I installed PyTorch by Docker image pytorch-cudnnv6 on a VM following [https://github.com/pytorch/pytorch#installation].

Then I tried to translate a test text using the pretrained model onmt_model_en_fr_b1M published on https://github.com/OpenNMT/OpenNMT-py with the command:

python translate.py -model ../onmt-model/onmt_model_en_fr_b1M-261c69a7.pt -src ../test.txt -output ../test.tok

, but failed with the following error:

Traceback (most recent call last):
  File "translate.py", line 116, in <module>
    main()
  File "translate.py", line 55, in main
    translator = onmt.Translator(opt)
  File "/root/OpenNMT-py/onmt/Translator.py", line 11, in __init__
    checkpoint = torch.load(opt.model)
  File "/opt/conda/envs/pytorch-py35/lib/python3.5/site-packages/torch/serialization.py", line 222, in load
    return _load(f, map_location, pickle_module)
  File "/opt/conda/envs/pytorch-py35/lib/python3.5/site-packages/torch/serialization.py", line 355, in _load
    return legacy_load(f)
  File "/opt/conda/envs/pytorch-py35/lib/python3.5/site-packages/torch/serialization.py", line 300, in legacy_load
    obj = restore_location(obj, location)
  File "/opt/conda/envs/pytorch-py35/lib/python3.5/site-packages/torch/serialization.py", line 85, in default_restore_location
    result = fn(storage, location)
  File "/opt/conda/envs/pytorch-py35/lib/python3.5/site-packages/torch/serialization.py", line 67, in _cuda_deserialize
    return obj.cuda(device_id)
  File "/opt/conda/envs/pytorch-py35/lib/python3.5/site-packages/torch/_utils.py", line 56, in _cuda
    with torch.cuda.device(device):
  File "/opt/conda/envs/pytorch-py35/lib/python3.5/site-packages/torch/cuda/__init__.py", line 136, in __enter__
    _lazy_init()
  File "/opt/conda/envs/pytorch-py35/lib/python3.5/site-packages/torch/cuda/__init__.py", line 96, in _lazy_init
    _check_driver()
  File "/opt/conda/envs/pytorch-py35/lib/python3.5/site-packages/torch/cuda/__init__.py", line 70, in _check_driver
    http://www.nvidia.com/Download/index.aspx""")
AssertionError:
Found no NVIDIA driver on your system. Please check that you
have an NVIDIA GPU and installed a driver from
http://www.nvidia.com/Download/index.aspx

It looks having no GPU support. Yes, I’m using a VM, so don’t have GPU. Is this right?

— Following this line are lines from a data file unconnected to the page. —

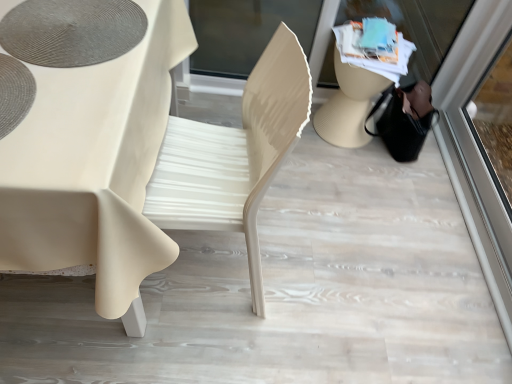 Image resolution: width=512 pixels, height=384 pixels. I want to click on free space in front of matte gray placemat at upper left, so click(71, 107). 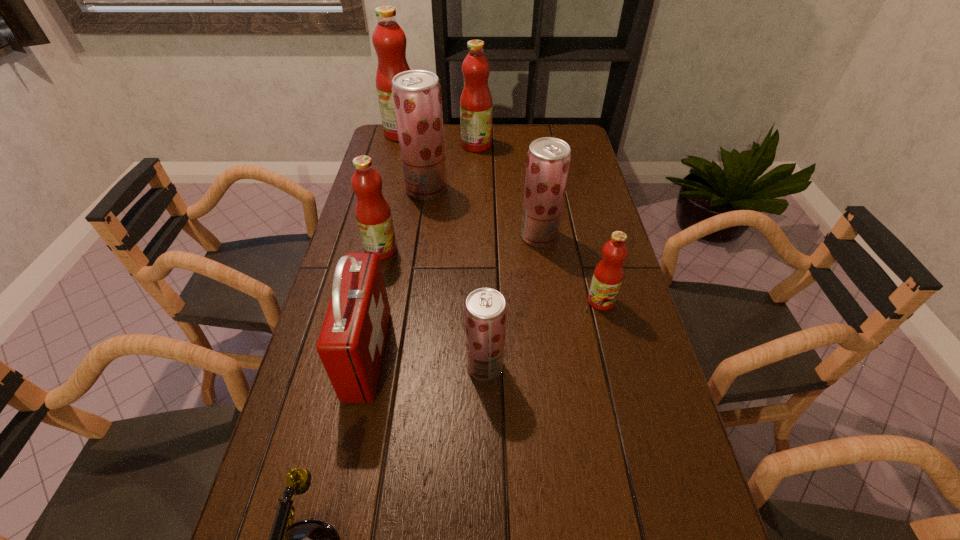 Locate an element on the screen. The width and height of the screenshot is (960, 540). free space located on the left of the nearest strawberry fruit juice is located at coordinates (319, 366).

The height and width of the screenshot is (540, 960). Find the location of `the first-aid kit at the left edge`. the first-aid kit at the left edge is located at coordinates (351, 342).

What are the coordinates of `object located in the right edge section of the desktop` in the screenshot? It's located at (608, 274).

In order to click on object that is at the far left corner in this screenshot , I will do `click(389, 40)`.

Locate an element on the screen. The image size is (960, 540). free region at the far edge of the desktop is located at coordinates point(506,132).

Image resolution: width=960 pixels, height=540 pixels. What are the coordinates of `vacant space at the left edge of the desktop` in the screenshot? It's located at (300, 393).

You are a GUI agent. You are given a task and a screenshot of the screen. Output one action in this format:
    pyautogui.click(x=<x>, y=<y>)
    Task: Click on the free region at the right edge of the desktop
    
    Given the screenshot: What is the action you would take?
    pyautogui.click(x=634, y=419)

Locate an element on the screen. The height and width of the screenshot is (540, 960). free space between the eighth object from left to right and the second smallest pink fruit juice is located at coordinates (460, 243).

At what (x,y) coordinates should I click in order to perform the action: click on vacant space that's between the third smallest pink fruit juice and the red first-aid kit. Please return your answer as a coordinate pair (x, y). Image resolution: width=960 pixels, height=540 pixels. Looking at the image, I should click on click(x=422, y=250).

Image resolution: width=960 pixels, height=540 pixels. I want to click on vacant space that is in between the third farthest object and the second nearest pink fruit juice, so click(x=404, y=219). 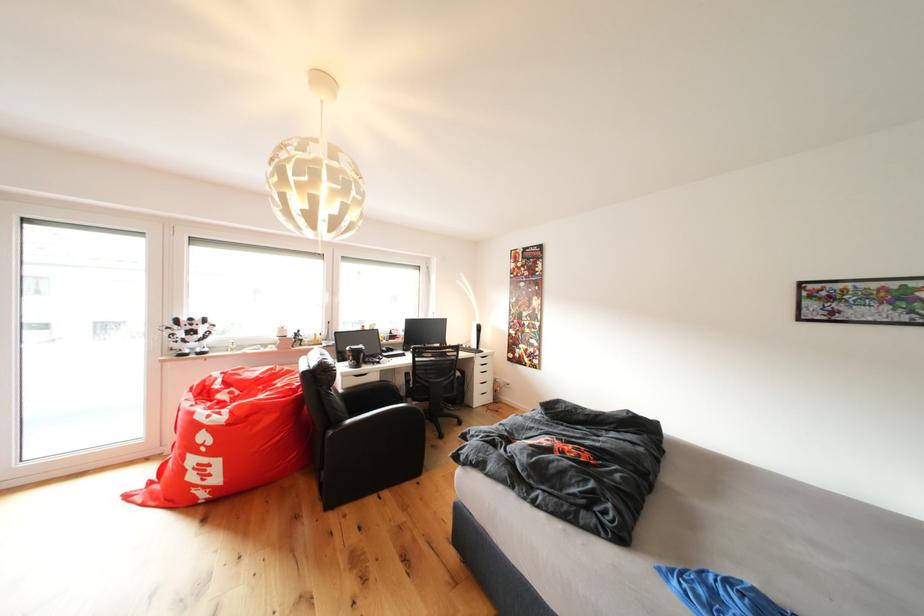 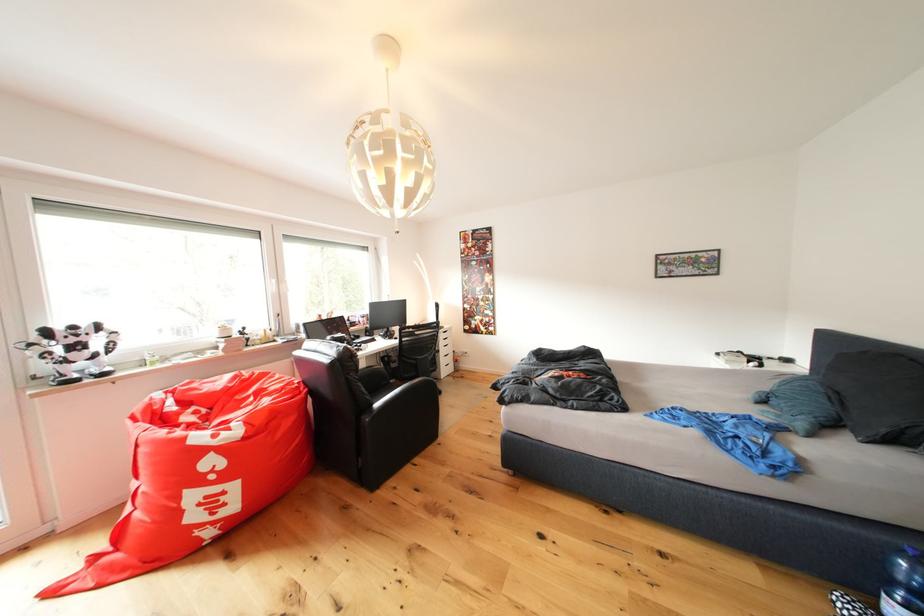 Question: The first image is from the beginning of the video and the second image is from the end. How did the camera likely rotate when shooting the video?

Choices:
 (A) Left
 (B) Right
 (C) Up
 (D) Down

Answer: (B) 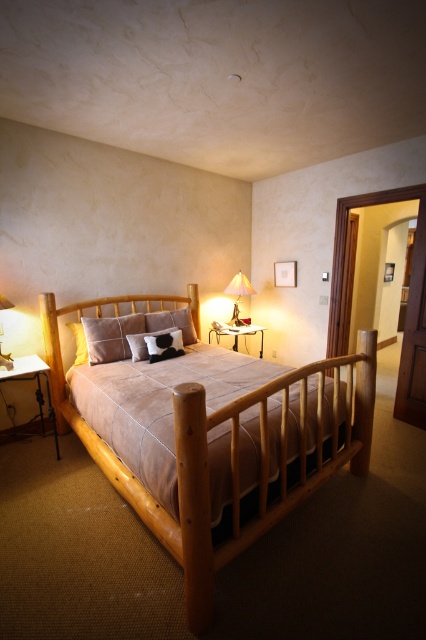 You are trying to decide whether to place a tall floor lamp in the bedroom. The lamp is 1.8 meters tall. Considering the brown leather bed at center and the cow print fabric pillow at center, which object is taller and can the lamp fit without touching the ceiling?

The brown leather bed at center is taller than the cow print fabric pillow at center. Since the bed is taller than the pillow, and assuming the ceiling height accommodates the lamp, the lamp can fit as long as it doesn not exceed the ceiling height. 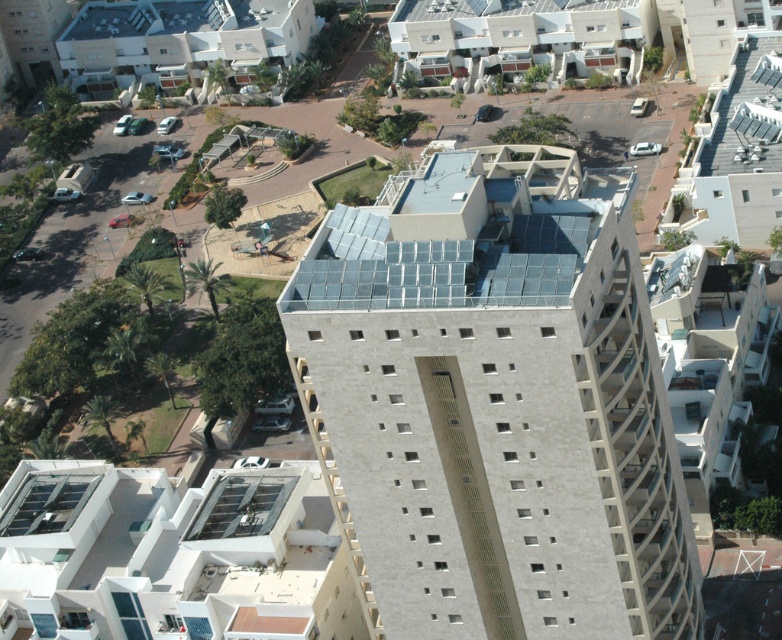 Is smooth concrete building at center wider than beige concrete building at upper center?

No, smooth concrete building at center is not wider than beige concrete building at upper center.

Is smooth concrete building at center bigger than beige concrete building at upper center?

Yes.

Where is `smooth concrete building at center`? Image resolution: width=782 pixels, height=640 pixels. smooth concrete building at center is located at coordinates (493, 406).

The image size is (782, 640). Identify the location of beige concrete building at upper center. tap(152, 38).

Identify the location of beige concrete building at upper center. (152, 38).

You are a GUI agent. You are given a task and a screenshot of the screen. Output one action in this format:
    pyautogui.click(x=<x>, y=<y>)
    Task: Click on the beige concrete building at upper center
    This screenshot has width=782, height=640.
    Given the screenshot: What is the action you would take?
    pyautogui.click(x=152, y=38)

Does smooth concrete building at center appear over white matte building at lower left?

Yes, smooth concrete building at center is above white matte building at lower left.

Is point (569, 502) farther from viewer compared to point (63, 545)?

No, (569, 502) is closer to viewer.

Who is more distant from viewer, (318, 294) or (224, 563)?

Point (224, 563)

Find the location of a particular element. Image resolution: width=782 pixels, height=640 pixels. smooth concrete building at center is located at coordinates (493, 406). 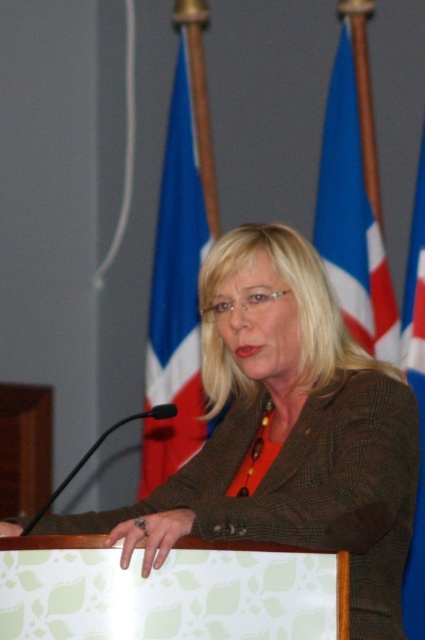 You are a photographer at the event and need to capture a clear shot of the brown textured blazer at center without the blue fabric flag at upper right blocking it. How can you adjust your position to achieve this?

Move closer to the brown textured blazer at center so that it is positioned between you and the blue fabric flag at upper right, ensuring the blazer blocks the view of the flag.

You are a photographer at the event and need to focus your camera on both the brown textured blazer at center and the blue fabric flag at upper right. Given their sizes, which one should you adjust your focus settings for first to ensure clarity?

The brown textured blazer at center has a larger size compared to the blue fabric flag at upper right, so you should focus on the brown textured blazer at center first to ensure clarity due to its larger size.

You are a photographer positioned at a certain distance from the podium. You want to capture a closeup shot of the brown textured blazer at center without moving the camera. Is the current distance sufficient to ensure the blazer fills the frame adequately?

The brown textured blazer at center is 1.78 meters from the camera. To determine if the distance is sufficient, consider the camera lens focal length and sensor size. Without specific equipment details, it is impossible to confirm if the current distance will adequately fill the frame with the blazer. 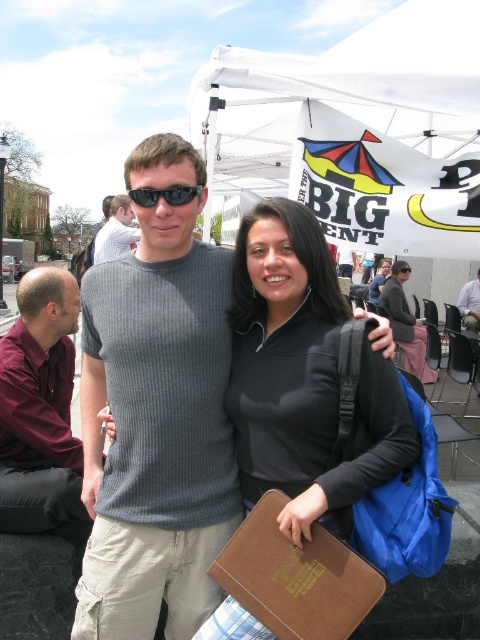 You are a photographer trying to capture a group photo of the black matte jacket at center and the maroon shirt at left. Based on their heights, which person should stand in the back to avoid blocking others?

The black matte jacket at center is much taller than the maroon shirt at left, so the person wearing the black matte jacket at center should stand in the back to avoid blocking others. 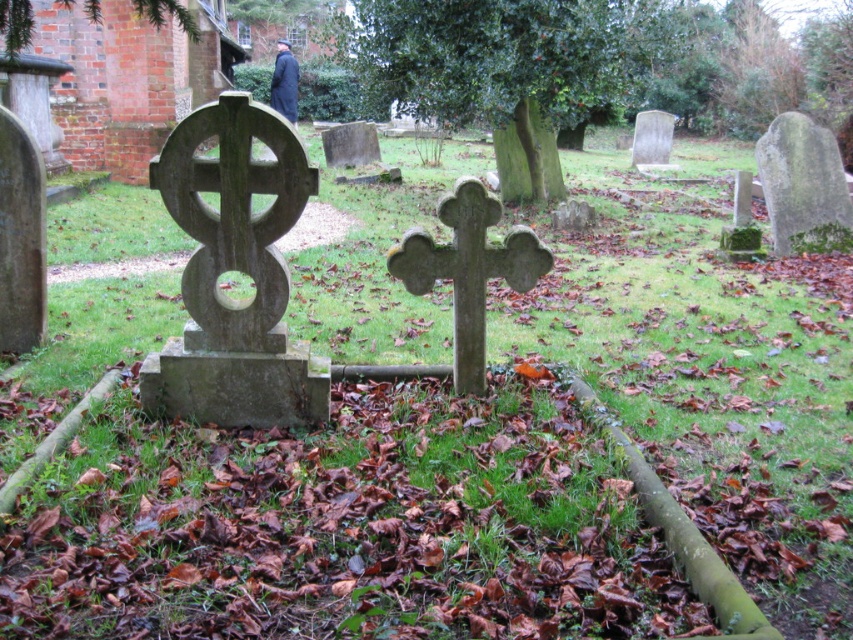 You are standing at the entrance of the cemetery and see the dark gray stone cross at center. If you walk straight towards it, will you reach it before the brick building in the background?

The dark gray stone cross at center is located at point (x=468, y=269), which is closer to the entrance than the brick building in the background. Therefore, you will reach the dark gray stone cross at center before the brick building.

You are a visitor at the cemetery and want to take a photo of both the dark gray stone cross at center and the smooth gray stone cross at center. Which one should you stand closer to in order to capture both in the frame without moving the camera?

You should stand closer to the smooth gray stone cross at center because it is shorter than the dark gray stone cross at center, allowing both to fit within the camera frame when positioned appropriately. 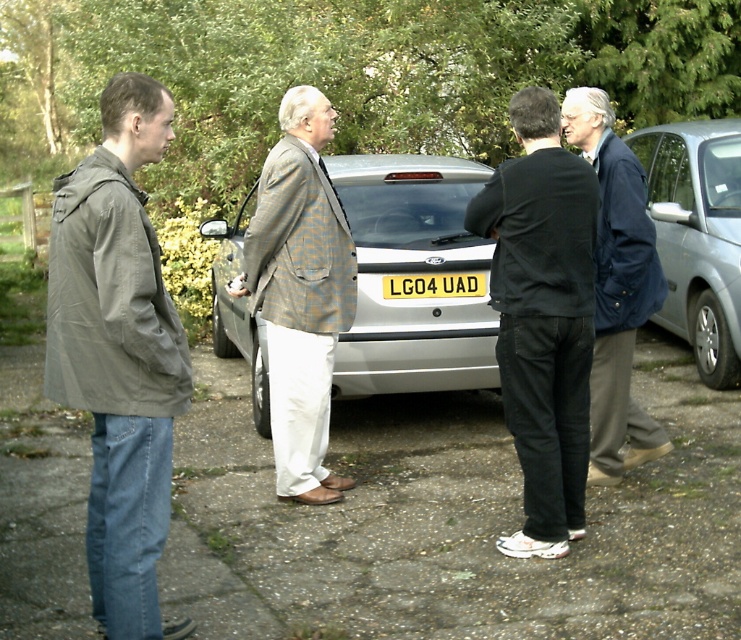 You are a photographer trying to capture a group photo of the four men standing near the silver metallic car at center and the black cotton shirt at center. Since you want to ensure both the car and the shirt are clearly visible in the photo, which object should you focus on first to ensure proper framing?

The silver metallic car at center is larger in size than the black cotton shirt at center, so focusing on the car first will help ensure both objects are properly framed in the photo.

You are a delivery person carrying a package that requires a 1.2 meter clearance to maneuver safely. You need to pass between the plaid wool blazer at center and the yellow matte license plate at center. Is there enough space for you to pass safely?

The plaid wool blazer at center is 1.03 meters away from the yellow matte license plate at center. Since the required clearance is 1.2 meters, the distance is insufficient. You cannot pass safely between them.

My question is: how can I use CPU with OpenNMT commands in this environment so as to avoid the error and get successful?

I then tried compiling and installing PyTorch from source without CUDA support on a VM following [https://github.com/pytorch/pytorch#installation], and executed the same command above again. And also I got error below:

Traceback (most recent call last):
  File "translate.py", line 123, in <module>
    main()
  File "translate.py", line 56, in main
    translator = onmt.Translator(opt)
  File "/root/OpenNMT-py/onmt/Translator.py", line 12, in __init__
    checkpoint = torch.load(opt.model)
  File "/root/anaconda3/lib/python3.6/site-packages/torch/serialization.py", line 229, in load
    return _load(f, map_location, pickle_module)
  File "/root/anaconda3/lib/python3.6/site-packages/torch/serialization.py", line 362, in _load
    return legacy_load(f)
  File "/root/anaconda3/lib/python3.6/site-packages/torch/serialization.py", line 307, in legacy_load
    obj = restore_location(obj, location)
  File "/root/anaconda3/lib/python3.6/site-packages/torch/serialization.py", line 85, in default_restore_location
    result = fn(storage, location)
  File "/root/anaconda3/lib/python3.6/site-packages/torch/serialization.py", line 67, in _cuda_deserialize
    return obj.cuda(device_id)
  File "/root/anaconda3/lib/python3.6/site-packages/torch/_utils.py", line 57, in _cuda
    with torch.cuda.device(device):
  File "/root/anaconda3/lib/python3.6/site-packages/torch/cuda/__init__.py", line 129, in __enter__
    _lazy_init()
  File "/root/anaconda3/lib/python3.6/site-packages/torch/cuda/__init__.py", line 89, in _lazy_init
    _check_driver()
  File "/root/anaconda3/lib/python3.6/site-packages/torch/cuda/__init__.py", line 56, in _check_driver
    raise AssertionError("Torch not compiled with CUDA enabled")
AssertionError: Torch not compiled with CUDA enabled

Could anyone help? Thanks a lot!

@lifengd i think that example requires GPU or has a command-line flag controlling not requiring it.

@smth

Hi Smth,

Do you mean the Python edition of OpenNMT require GPU? Not ok with CPU only on VM?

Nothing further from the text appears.